WHAT YOU NEED TO DO:
Exactly as written, transcribe the data from its opening line through the line containing "अभियान जारी रहेगा।’’". Leave every picture out.

------

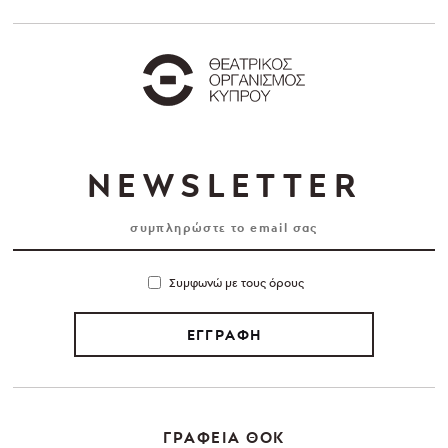
NEWSLETTER
Συμφωνώ με τους όρους
ΕΓΓΡΑΦΗ
ΓΡΑΦΕΙΑ ΘΟΚ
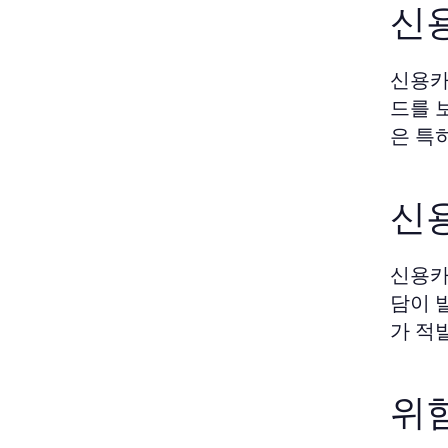
신
신용카
드를 
은 특
신
신용카
담이 
가 적
위험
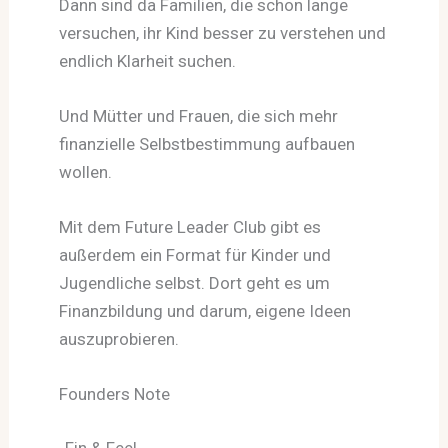
Dann sind da Familien, die schon lange
versuchen, ihr Kind besser zu verstehen und
endlich Klarheit suchen.
Und Mütter und Frauen, die sich mehr
finanzielle Selbstbestimmung aufbauen
wollen.
Mit dem Future Leader Club gibt es
außerdem ein Format für Kinder und
Jugendliche selbst. Dort geht es um
Finanzbildung und darum, eigene Ideen
auszuprobieren.
Founders Note
„Fin & Feel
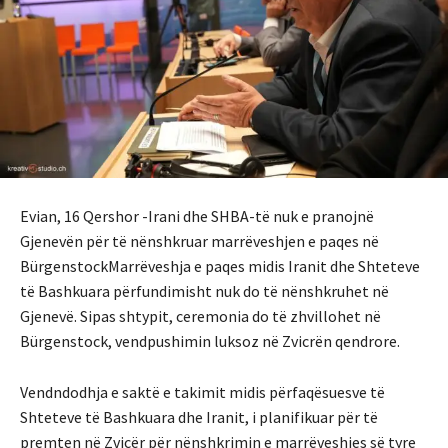
Evian, 16 Qershor -Irani dhe SHBA-të nuk e pranojnë
Gjenevën për të nënshkruar marrëveshjen e paqes në
BürgenstockMarrëveshja e paqes midis Iranit dhe Shteteve
të Bashkuara përfundimisht nuk do të nënshkruhet në
Gjenevë. Sipas shtypit, ceremonia do të zhvillohet në
Bürgenstock, vendpushimin luksoz në Zvicrën qendrore.
Vendndodhja e saktë e takimit midis përfaqësuesve të
Shteteve të Bashkuara dhe Iranit, i planifikuar për të
premten në Zvicër për nënshkrimin e marrëveshjes së tyre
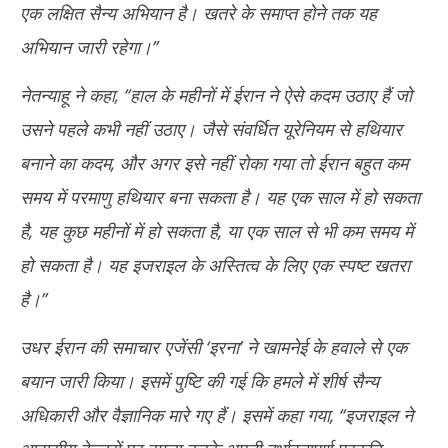
एक लक्षित सैन्य अभियान है। खतरे के समाप्त होने तक यह
अभियान जारी रहेगा।’’
नेतन्याहू ने कहा, ‘‘हाल के महीनों में ईरान ने ऐसे कदम उठाए हैं जो
उसने पहले कभी नहीं उठाए। जैसे संवर्धित यूरेनियम से हथियार
बनाने का कदम, और अगर इसे नहीं रोका गया तो ईरान बहुत कम
समय में परमाणु हथियार बना सकता है। यह एक साल में हो सकता
है, यह कुछ महीनों में हो सकता है, या एक साल से भी कम समय में
हो सकता है। यह इजराइल के अस्तित्व के लिए एक स्पष्ट खतरा
है।’’
उधर ईरान की समाचार एजेंसी ‘इरना’ ने खामनेई के हवाले से एक
बयान जारी किया। इसमें पुष्टि की गई कि हमले में शीर्ष सैन्य
अधिकारी और वैज्ञानिक मारे गए हैं। इसमें कहा गया, ‘‘इजराइल ने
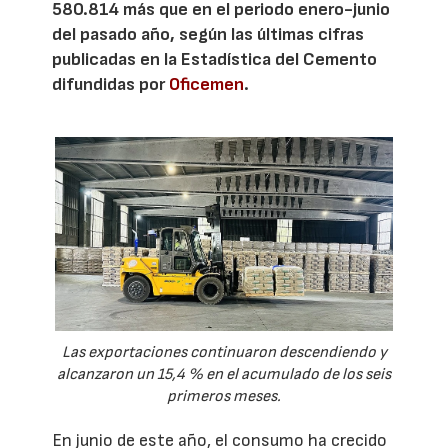
580.814 más que en el periodo enero-junio
del pasado año, según las últimas cifras
publicadas en la Estadística del Cemento
difundidas por
Oficemen
.
Las exportaciones continuaron descendiendo y
alcanzaron un 15,4 % en el acumulado de los seis
primeros meses.
En junio de este año, el consumo ha crecido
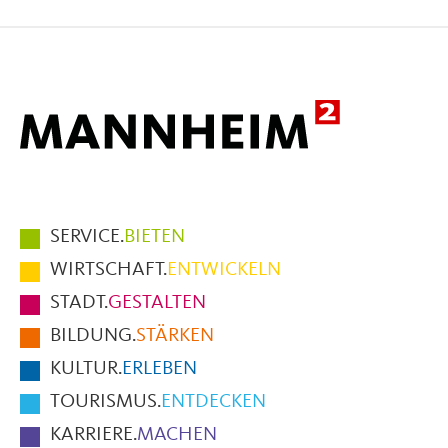
auf
auf
per
Facebook
X
E-
Mail
Hauptmenüpunkte
SERVICE.
BIETEN
im
WIRTSCHAFT.
ENTWICKELN
Fußbereich
STADT.
GESTALTEN
der
BILDUNG.
STÄRKEN
Seite
KULTUR.
ERLEBEN
TOURISMUS.
ENTDECKEN
KARRIERE.
MACHEN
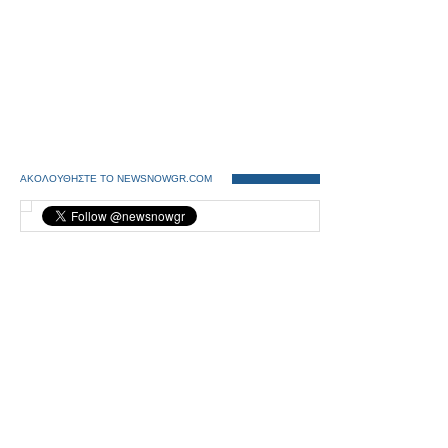
ΑΚΟΛΟΥΘΗΣΤΕ ΤΟ NEWSNOWGR.COM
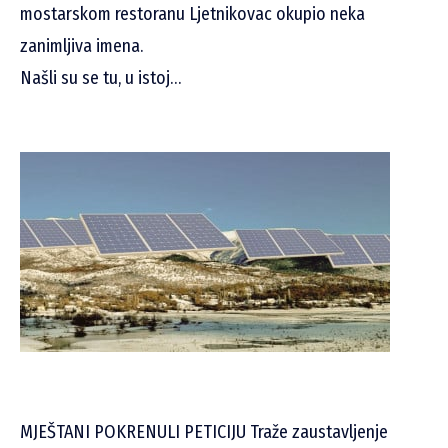
mostarskom restoranu Ljetnikovac okupio neka
zanimljiva imena.
Našli su se tu, u istoj…
MJEŠTANI POKRENULI PETICIJU Traže zaustavljenje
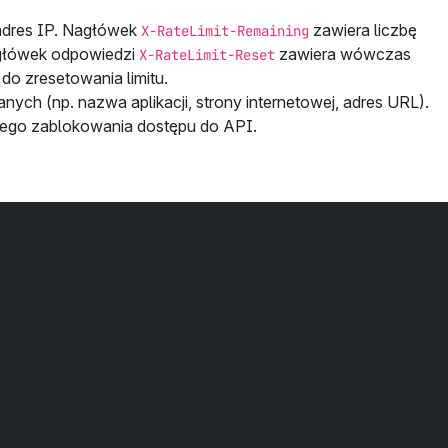
 adres IP. Nagłówek
zawiera liczbę
X-RateLimit-Remaining
główek odpowiedzi
zawiera wówczas
X-RateLimit-Reset
do zresetowania limitu.
nych (np. nazwa aplikacji, strony internetowej, adres URL).
tego zablokowania dostępu do API.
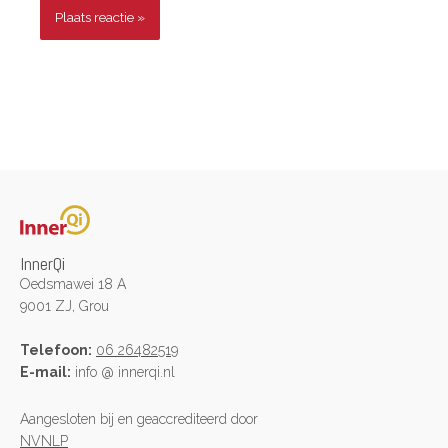
InnerQi
Oedsmawei 18 A
9001 ZJ, Grou
Telefoon:
06 26482519
E-mail:
info @ innerqi.nl
Aangesloten bij en geaccrediteerd door
NVNLP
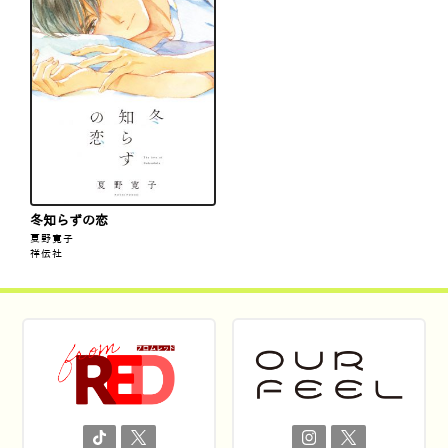
冬知らずの恋
夏野寛子
祥伝社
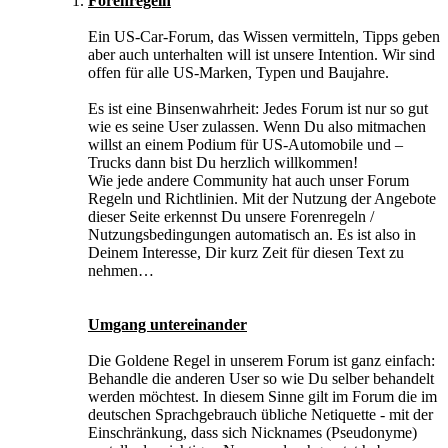
Forenregeln
Ein US-Car-Forum, das Wissen vermitteln, Tipps geben
aber auch unterhalten will ist unsere Intention. Wir sind
offen für alle US-Marken, Typen und Baujahre.
Es ist eine Binsenwahrheit: Jedes Forum ist nur so gut
wie es seine User zulassen. Wenn Du also mitmachen
willst an einem Podium für US-Automobile und –
Trucks dann bist Du herzlich willkommen!
Wie jede andere Community hat auch unser Forum
Regeln und Richtlinien. Mit der Nutzung der Angebote
dieser Seite erkennst Du unsere Forenregeln /
Nutzungsbedingungen automatisch an. Es ist also in
Deinem Interesse, Dir kurz Zeit für diesen Text zu
nehmen…
Umgang untereinander
Die Goldene Regel in unserem Forum ist ganz einfach:
Behandle die anderen User so wie Du selber behandelt
werden möchtest. In diesem Sinne gilt im Forum die im
deutschen Sprachgebrauch übliche Netiquette - mit der
Einschränkung, dass sich Nicknames (Pseudonyme)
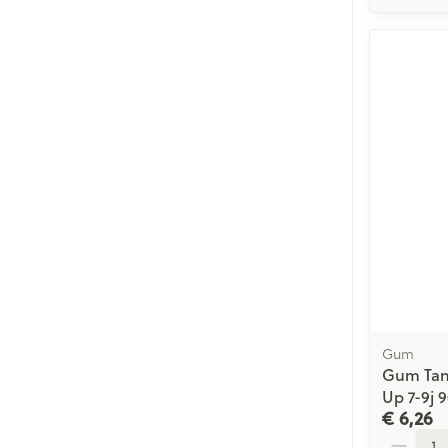
Gum
Gum Tan
Up 7-9j 
€ 6,26
Aantal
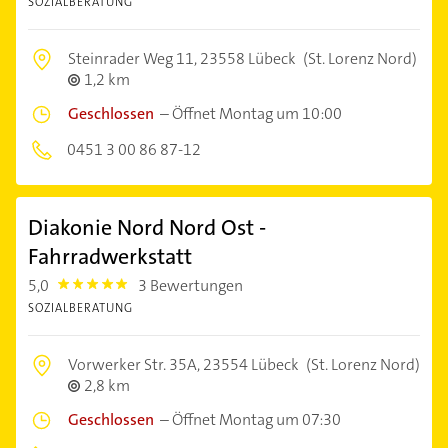
SOZIALBERATUNG
Steinrader Weg 11,
23558 Lübeck
(St. Lorenz Nord)
1,2 km
Geschlossen
–
Öffnet Montag um 10:00
0451 3 00 86 87-12
Diakonie Nord Nord Ost -
Fahrradwerkstatt
5,0
3 Bewertungen
5.0
SOZIALBERATUNG
Vorwerker Str. 35A,
23554 Lübeck
(St. Lorenz Nord)
2,8 km
Geschlossen
–
Öffnet Montag um 07:30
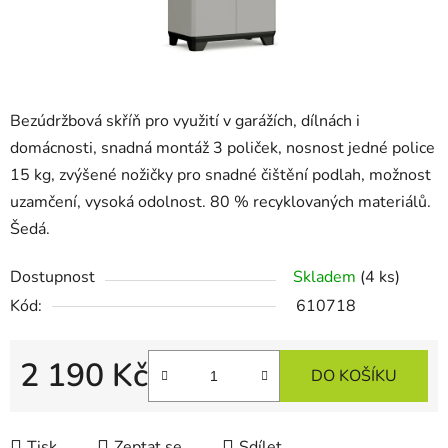
Bezúdržbová skříň pro využití v garážích, dílnách i
domácnosti, snadná montáž 3 poliček, nosnost jedné police
15 kg, zvýšené nožičky pro snadné čištění podlah, možnost
uzamčení, vysoká odolnost. 80 % recyklovaných materiálů.
Šedá.
Dostupnost
Skladem
(4 ks)
Kód:
610718
2 190 Kč
DO KOŠÍKU
Měrná cena:
Tisk
Zeptat se
Sdílet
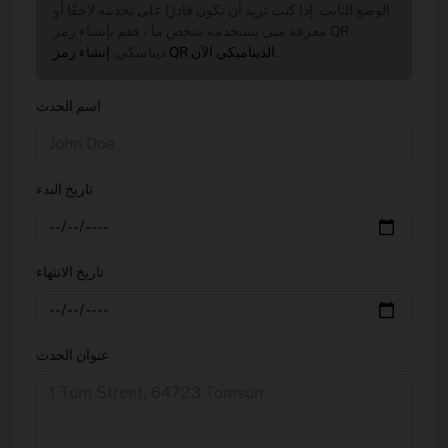
الوضع الثابت. إذا كنت تريد أن تكون قادرًا على تحديثه لاحقًا أو
معرفة متى يستخدمه شخص ما ، فقم بإنشاء رمز QR
إنشاء رمز QR الديناميكي الآن.
ديناميكي.
اسم الحدث
تاريخ البدء
تاريخ الانتهاء
عنوان الحدث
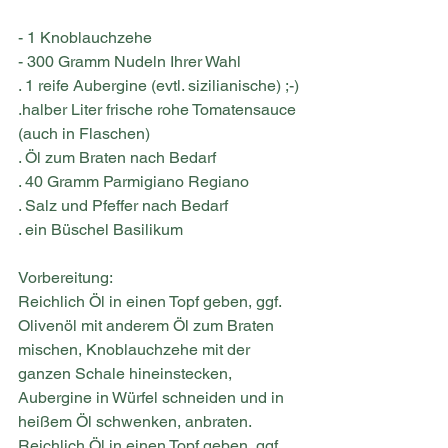
- 1 Knoblauchzehe
- 300 Gramm Nudeln Ihrer Wahl
. 1 reife Aubergine (evtl. sizilianische) ;-)
.halber Liter frische rohe Tomatensauce 
(auch in Flaschen)
. Öl zum Braten nach Bedarf
. 40 Gramm Parmigiano Regiano
. Salz und Pfeffer nach Bedarf
. ein Büschel Basilikum
Vorbereitung:
Reichlich Öl in einen Topf geben, ggf. 
Olivenöl mit anderem Öl zum Braten 
mischen, Knoblauchzehe mit der 
ganzen Schale hineinstecken, 
Aubergine in Würfel schneiden und in 
heißem Öl schwenken, anbraten.
Reichlich Öl in einen Topf geben, ggf. 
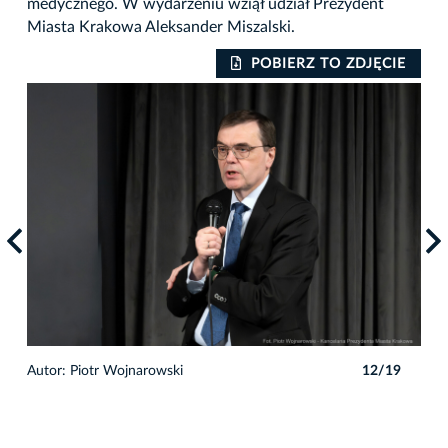
medycznego. W wydarzeniu wziął udział Prezydent
Miasta Krakowa Aleksander Miszalski.
IE
POBIERZ TO ZDJĘCIE
9
Autor: Piotr Wojnarowski
12/19
Auto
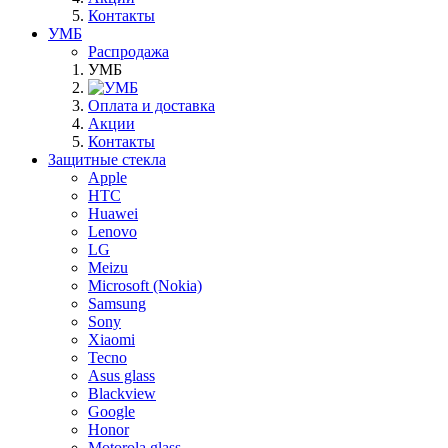
Контакты
УМБ
Распродажа
УМБ
Оплата и доставка
Акции
Контакты
Защитные стекла
Apple
HTC
Huawei
Lenovo
LG
Meizu
Microsoft (Nokia)
Samsung
Sony
Xiaomi
Tecno
Asus glass
Blackview
Google
Honor
Motorola glass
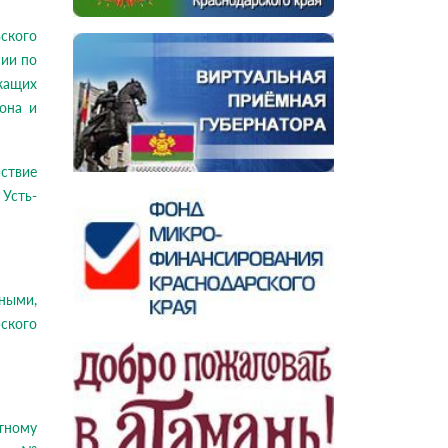
ьского
сии по
жащих
она и
ствие
Усть-
ными,
ского
ному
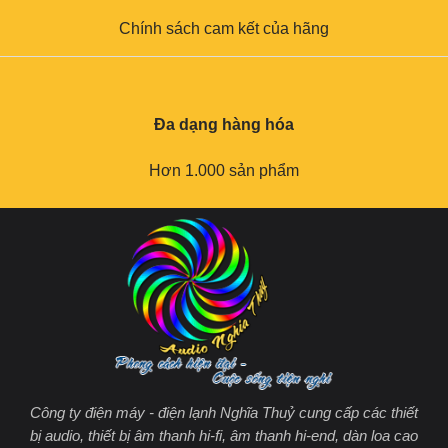
Chính sách cam kết của hãng
Đa dạng hàng hóa
Hơn 1.000 sản phẩm
Công ty điện máy - điện lạnh Nghĩa Thuỷ cung cấp các thiết
bị audio, thiết bị âm thanh hi-fi, âm thanh hi-end, dàn loa cao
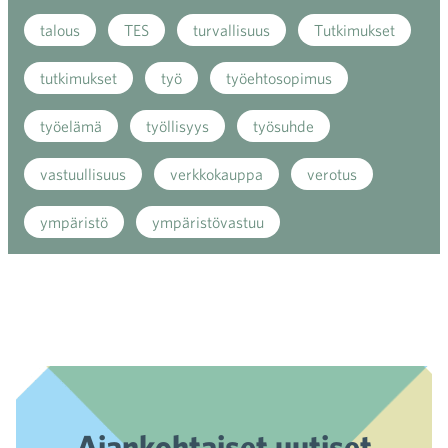
talous
TES
turvallisuus
Tutkimukset
tutkimukset
työ
työehtosopimus
työelämä
työllisyys
työsuhde
vastuullisuus
verkkokauppa
verotus
ympäristö
ympäristövastuu
Ajankohtaiset uutiset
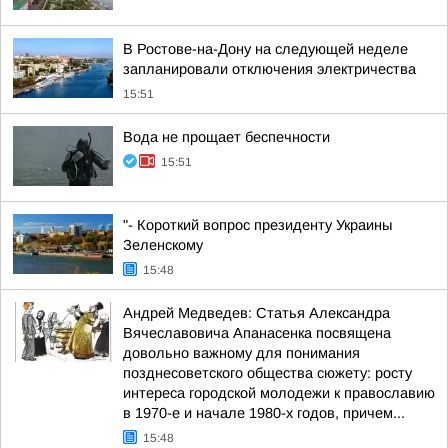
В Ростове-на-Дону на следующей неделе
запланировали отключения электричества
15:51
Вода не прощает беспечности
15:51
"- Короткий вопрос президенту Украины
Зеленскому
15:48
Андрей Медведев: Статья Александра
Вячеславовича Апанасенка посвящена
довольно важному для понимания
позднесоветского общества сюжету: росту
интереса городской молодежи к православию
в 1970-е и начале 1980-х годов, причем...
15:48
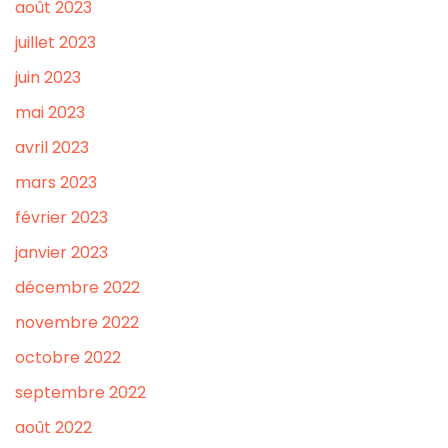
août 2023
juillet 2023
juin 2023
mai 2023
avril 2023
mars 2023
février 2023
janvier 2023
décembre 2022
novembre 2022
octobre 2022
septembre 2022
août 2022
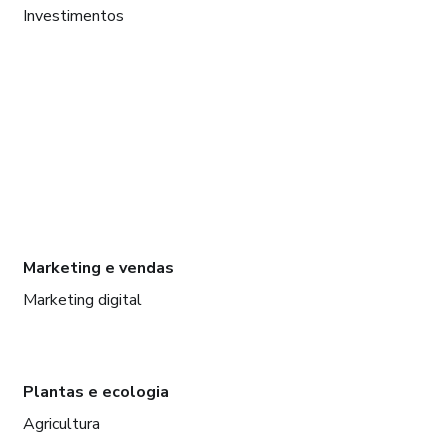
Investimentos
Marketing e vendas
Marketing digital
Plantas e ecologia
Agricultura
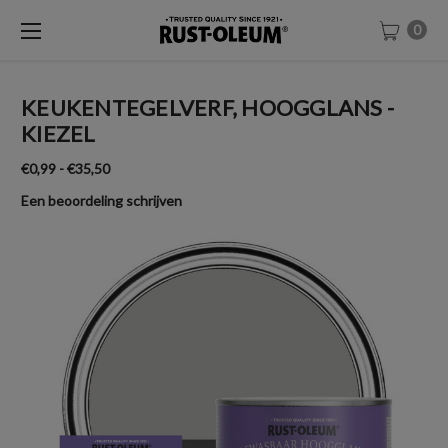
0
KEUKENTEGELVERF, HOOGGLANS -
KIEZEL
€0,99 - €35,50
Een beoordeling schrijven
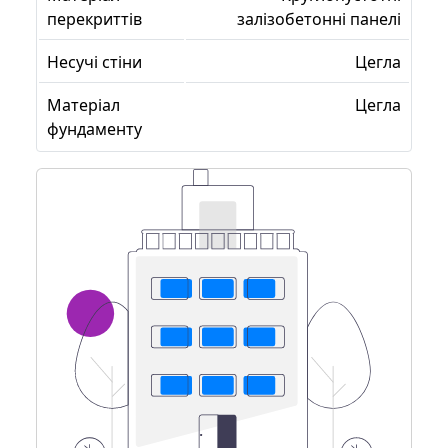
перекриттів
залізобетонні панелі
Несучі стіни
Цегла
Матеріал
Цегла
фундаменту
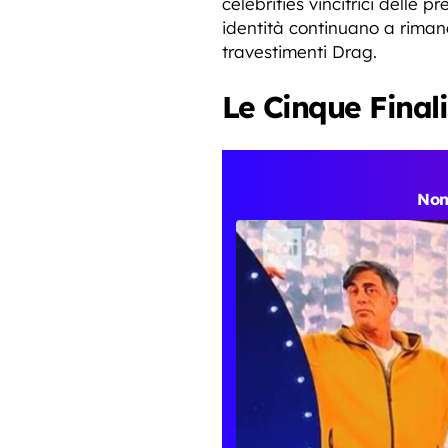
celebrities vincitrici delle p
identità continuano a rimane
travestimenti Drag.
Le Cinque Finali
Non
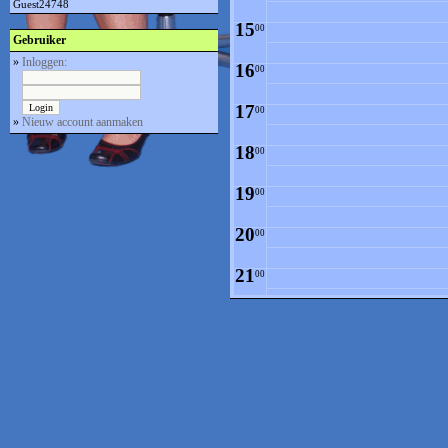
Guest24748
15
00
Gebruiker
»
Inloggen:
16
00
17
00
»
Nieuw account aanmaken
18
00
19
00
20
00
21
00
22
00
23
00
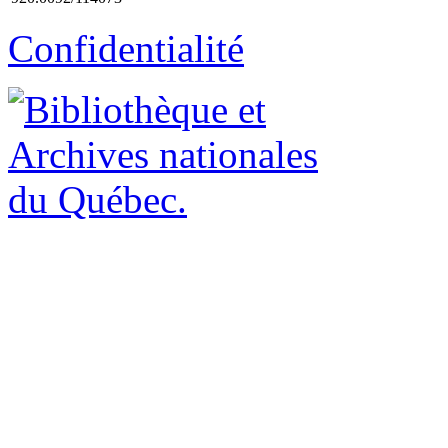
Confidentialité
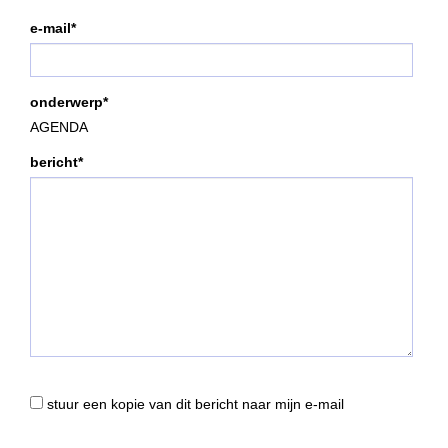
e-mail*
onderwerp*
AGENDA
bericht*
stuur een kopie van dit bericht naar mijn e-mail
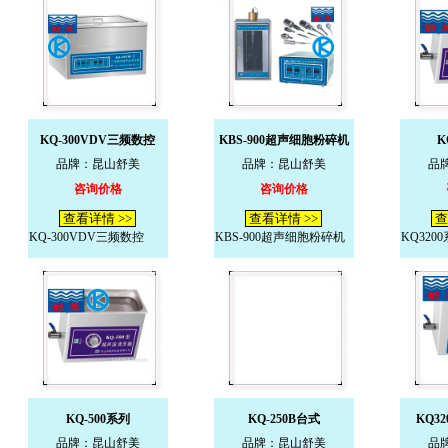
KQ-300VDV三频数控
KBS-900超声细胞粉碎机
K
品牌：昆山舒美
品牌：昆山舒美
品
咨询价格
咨询价格
查看详情 >>
查看详情 >>
查
KQ-300VDV三频数控
KBS-900超声细胞粉碎机
KQ320
KQ-500系列
KQ-250B台式
KQ3
品牌：昆山舒美
品牌：昆山舒美
品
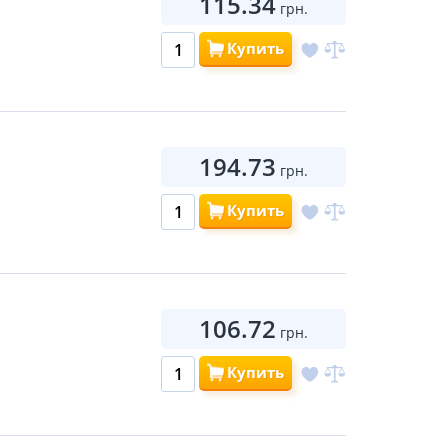
115.34
грн.
Купить
194.73
грн.
Купить
106.72
грн.
Купить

------

RESPONSE TO THIS TASK:
NEWSLETTER
Συμφωνώ με τους όρους
ΕΓΓΡΑΦΗ
ΓΡΑΦΕΙΑ ΘΟΚ
신
신용카
드를 
은 특
신
신용카
담이 
가 적
위험
Dann sind da Familien, die schon lange
versuchen, ihr Kind besser zu verstehen und
endlich Klarheit suchen.
Und Mütter und Frauen, die sich mehr
finanzielle Selbstbestimmung aufbauen
wollen.
Mit dem Future Leader Club gibt es
außerdem ein Format für Kinder und
Jugendliche selbst. Dort geht es um
Finanzbildung und darum, eigene Ideen
auszuprobieren.
Founders Note
„Fin & Feel
Evian, 16 Qershor -Irani dhe SHBA-të nuk e pranojnë
Gjenevën për të nënshkruar marrëveshjen e paqes në
BürgenstockMarrëveshja e paqes midis Iranit dhe Shteteve
të Bashkuara përfundimisht nuk do të nënshkruhet në
Gjenevë. Sipas shtypit, ceremonia do të zhvillohet në
Bürgenstock, vendpushimin luksoz në Zvicrën qendrore.
Vendndodhja e saktë e takimit midis përfaqësuesve të
Shteteve të Bashkuara dhe Iranit, i planifikuar për të
premten në Zvicër për nënshkrimin e marrëveshjes së tyre
एक लक्षित सैन्य अभियान है। खतरे के समाप्त होने तक यह
अभियान जारी रहेगा।’’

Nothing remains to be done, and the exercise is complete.